Wednesday, July 7, 2010

Buy Local Week - Voluntary vs Mandatory

July 1-7 was "Buy Local Week" in many communities in Ohio and across the nation.
Buying local promotes not only economic self-sufficiency but political self-determination.

Voluntary purchasing of local products or from local merchants unfortunately cannot be coupled with mandatory purchases by municipalities or states of local products or from local merchants. Preferential treatment against big box stores or transnational corporations violates the 14th amendment to the constitution the moment corporations gained corporate constitutional “rights” in the 19th century.

Such assaults against economic self-sufficiency and political self-determination will continue forever until corporate “personhood” is eliminated. The Supreme Court over the last century granted corporations 1st, 4th, 5th and other constitutional amendment protections. The recent Citizens United vs FEC decision permitting corporations first amendment “rights” to invest money from corporate treasuries for political expenditures is merely the latest attack on what’s left of our democracy.

Move to Amend (movetoamend.org) seeks to change the US Constitution to abolish corporate personhood. Corporations are not people. As a member of its national Steering Committee, I invite anyone interested in supporting this cause to join over 85,000 Americans who have signed up to join the effort.

1 comment:

  1. Perhaps we should start asking questions about the big picture of creating real democracy...

    Do we need a Referendum For A New Democracy?

    Are you concerned about the future of democracy? Do you feel democracy is under attack by extreme greed in countries around the world? Are you sick and tired of: living in fear, corporate greed, growing police state, government for the rich, working more but having less?

    Can we use both elections and random selection (in the way we select government officials) to rid democracy of undue influence by extreme wealth and wealth-dominated mass media campaigns?
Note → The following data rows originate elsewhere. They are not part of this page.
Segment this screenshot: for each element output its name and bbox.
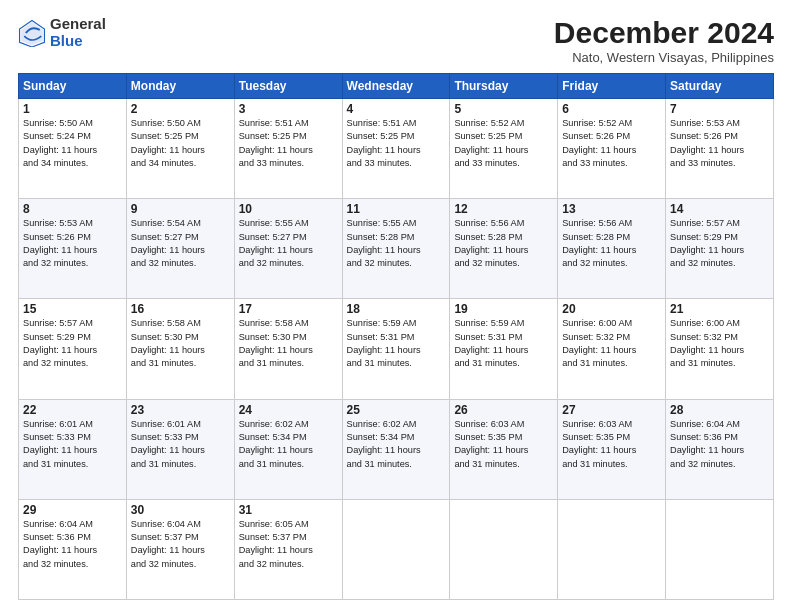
table-row: 25Sunrise: 6:02 AM Sunset: 5:34 PM Dayli… <box>342 399 450 499</box>
logo: General Blue <box>18 16 106 49</box>
day-info: Sunrise: 6:05 AM Sunset: 5:37 PM Dayligh… <box>239 518 338 571</box>
day-info: Sunrise: 6:03 AM Sunset: 5:35 PM Dayligh… <box>562 418 661 471</box>
table-row: 14Sunrise: 5:57 AM Sunset: 5:29 PM Dayli… <box>666 199 774 299</box>
day-info: Sunrise: 5:54 AM Sunset: 5:27 PM Dayligh… <box>131 217 230 270</box>
calendar-header-row: Sunday Monday Tuesday Wednesday Thursday… <box>19 74 774 99</box>
day-number: 1 <box>23 102 122 116</box>
table-row: 5Sunrise: 5:52 AM Sunset: 5:25 PM Daylig… <box>450 99 558 199</box>
day-info: Sunrise: 6:02 AM Sunset: 5:34 PM Dayligh… <box>239 418 338 471</box>
day-info: Sunrise: 5:59 AM Sunset: 5:31 PM Dayligh… <box>347 317 446 370</box>
day-number: 12 <box>454 202 553 216</box>
calendar-week-row: 1Sunrise: 5:50 AM Sunset: 5:24 PM Daylig… <box>19 99 774 199</box>
day-info: Sunrise: 5:51 AM Sunset: 5:25 PM Dayligh… <box>239 117 338 170</box>
subtitle: Nato, Western Visayas, Philippines <box>554 50 774 65</box>
table-row: 6Sunrise: 5:52 AM Sunset: 5:26 PM Daylig… <box>558 99 666 199</box>
day-number: 30 <box>131 503 230 517</box>
day-info: Sunrise: 6:02 AM Sunset: 5:34 PM Dayligh… <box>347 418 446 471</box>
day-info: Sunrise: 5:56 AM Sunset: 5:28 PM Dayligh… <box>562 217 661 270</box>
day-number: 2 <box>131 102 230 116</box>
day-info: Sunrise: 6:04 AM Sunset: 5:36 PM Dayligh… <box>23 518 122 571</box>
calendar-week-row: 15Sunrise: 5:57 AM Sunset: 5:29 PM Dayli… <box>19 299 774 399</box>
day-info: Sunrise: 5:57 AM Sunset: 5:29 PM Dayligh… <box>670 217 769 270</box>
day-info: Sunrise: 6:04 AM Sunset: 5:36 PM Dayligh… <box>670 418 769 471</box>
day-number: 16 <box>131 302 230 316</box>
table-row: 18Sunrise: 5:59 AM Sunset: 5:31 PM Dayli… <box>342 299 450 399</box>
day-number: 31 <box>239 503 338 517</box>
table-row: 24Sunrise: 6:02 AM Sunset: 5:34 PM Dayli… <box>234 399 342 499</box>
day-number: 21 <box>670 302 769 316</box>
table-row: 7Sunrise: 5:53 AM Sunset: 5:26 PM Daylig… <box>666 99 774 199</box>
day-number: 23 <box>131 403 230 417</box>
calendar-week-row: 22Sunrise: 6:01 AM Sunset: 5:33 PM Dayli… <box>19 399 774 499</box>
day-info: Sunrise: 6:00 AM Sunset: 5:32 PM Dayligh… <box>562 317 661 370</box>
header: General Blue December 2024 Nato, Western… <box>18 16 774 65</box>
day-number: 4 <box>347 102 446 116</box>
day-number: 19 <box>454 302 553 316</box>
table-row: 17Sunrise: 5:58 AM Sunset: 5:30 PM Dayli… <box>234 299 342 399</box>
title-area: December 2024 Nato, Western Visayas, Phi… <box>554 16 774 65</box>
day-info: Sunrise: 5:55 AM Sunset: 5:27 PM Dayligh… <box>239 217 338 270</box>
table-row: 15Sunrise: 5:57 AM Sunset: 5:29 PM Dayli… <box>19 299 127 399</box>
day-number: 29 <box>23 503 122 517</box>
table-row <box>666 499 774 599</box>
col-saturday: Saturday <box>666 74 774 99</box>
table-row: 30Sunrise: 6:04 AM Sunset: 5:37 PM Dayli… <box>126 499 234 599</box>
day-info: Sunrise: 6:00 AM Sunset: 5:32 PM Dayligh… <box>670 317 769 370</box>
table-row: 4Sunrise: 5:51 AM Sunset: 5:25 PM Daylig… <box>342 99 450 199</box>
table-row <box>558 499 666 599</box>
day-number: 6 <box>562 102 661 116</box>
day-number: 24 <box>239 403 338 417</box>
calendar-week-row: 8Sunrise: 5:53 AM Sunset: 5:26 PM Daylig… <box>19 199 774 299</box>
day-number: 5 <box>454 102 553 116</box>
table-row: 22Sunrise: 6:01 AM Sunset: 5:33 PM Dayli… <box>19 399 127 499</box>
day-number: 18 <box>347 302 446 316</box>
day-number: 10 <box>239 202 338 216</box>
day-info: Sunrise: 6:04 AM Sunset: 5:37 PM Dayligh… <box>131 518 230 571</box>
calendar-week-row: 29Sunrise: 6:04 AM Sunset: 5:36 PM Dayli… <box>19 499 774 599</box>
day-info: Sunrise: 6:03 AM Sunset: 5:35 PM Dayligh… <box>454 418 553 471</box>
col-wednesday: Wednesday <box>342 74 450 99</box>
day-info: Sunrise: 5:56 AM Sunset: 5:28 PM Dayligh… <box>454 217 553 270</box>
table-row: 27Sunrise: 6:03 AM Sunset: 5:35 PM Dayli… <box>558 399 666 499</box>
day-info: Sunrise: 5:58 AM Sunset: 5:30 PM Dayligh… <box>239 317 338 370</box>
day-number: 17 <box>239 302 338 316</box>
table-row: 31Sunrise: 6:05 AM Sunset: 5:37 PM Dayli… <box>234 499 342 599</box>
day-info: Sunrise: 5:57 AM Sunset: 5:29 PM Dayligh… <box>23 317 122 370</box>
day-number: 14 <box>670 202 769 216</box>
table-row: 8Sunrise: 5:53 AM Sunset: 5:26 PM Daylig… <box>19 199 127 299</box>
day-info: Sunrise: 5:53 AM Sunset: 5:26 PM Dayligh… <box>23 217 122 270</box>
day-number: 25 <box>347 403 446 417</box>
table-row: 13Sunrise: 5:56 AM Sunset: 5:28 PM Dayli… <box>558 199 666 299</box>
day-info: Sunrise: 5:59 AM Sunset: 5:31 PM Dayligh… <box>454 317 553 370</box>
table-row: 10Sunrise: 5:55 AM Sunset: 5:27 PM Dayli… <box>234 199 342 299</box>
day-info: Sunrise: 5:53 AM Sunset: 5:26 PM Dayligh… <box>670 117 769 170</box>
table-row: 3Sunrise: 5:51 AM Sunset: 5:25 PM Daylig… <box>234 99 342 199</box>
day-info: Sunrise: 5:52 AM Sunset: 5:26 PM Dayligh… <box>562 117 661 170</box>
table-row <box>450 499 558 599</box>
day-number: 11 <box>347 202 446 216</box>
day-info: Sunrise: 5:51 AM Sunset: 5:25 PM Dayligh… <box>347 117 446 170</box>
table-row: 28Sunrise: 6:04 AM Sunset: 5:36 PM Dayli… <box>666 399 774 499</box>
table-row: 9Sunrise: 5:54 AM Sunset: 5:27 PM Daylig… <box>126 199 234 299</box>
day-info: Sunrise: 5:50 AM Sunset: 5:24 PM Dayligh… <box>23 117 122 170</box>
day-number: 22 <box>23 403 122 417</box>
table-row: 2Sunrise: 5:50 AM Sunset: 5:25 PM Daylig… <box>126 99 234 199</box>
day-number: 7 <box>670 102 769 116</box>
day-number: 27 <box>562 403 661 417</box>
logo-general-text: General <box>50 16 106 33</box>
table-row: 11Sunrise: 5:55 AM Sunset: 5:28 PM Dayli… <box>342 199 450 299</box>
col-thursday: Thursday <box>450 74 558 99</box>
day-info: Sunrise: 5:52 AM Sunset: 5:25 PM Dayligh… <box>454 117 553 170</box>
day-number: 9 <box>131 202 230 216</box>
table-row: 1Sunrise: 5:50 AM Sunset: 5:24 PM Daylig… <box>19 99 127 199</box>
col-friday: Friday <box>558 74 666 99</box>
table-row <box>342 499 450 599</box>
day-number: 26 <box>454 403 553 417</box>
col-tuesday: Tuesday <box>234 74 342 99</box>
day-info: Sunrise: 5:58 AM Sunset: 5:30 PM Dayligh… <box>131 317 230 370</box>
logo-icon <box>18 19 46 47</box>
logo-blue-text: Blue <box>50 33 106 50</box>
table-row: 16Sunrise: 5:58 AM Sunset: 5:30 PM Dayli… <box>126 299 234 399</box>
table-row: 19Sunrise: 5:59 AM Sunset: 5:31 PM Dayli… <box>450 299 558 399</box>
day-info: Sunrise: 6:01 AM Sunset: 5:33 PM Dayligh… <box>23 418 122 471</box>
    The world's first democracy (Athenian democracy, 600 B.C.) used both elections and random selection. Even Aristotle (the cofounder of Western thought) promoted the use of random selection as the best way to protect democracy. The idea of randomly selecting (after screening) juries remains from Athenian democracy, but not randomly selecting (after screening) government officials. Why is it used only for individual justice and not also for social justice? Who wins from that? ...the extremely wealthy?

    What is the best way to combine elections and random selection to protect democracy in today's world? Can we use elections as the way to screen candidates, and random selection as the way to do the final selection? Who wins from that? ...the people?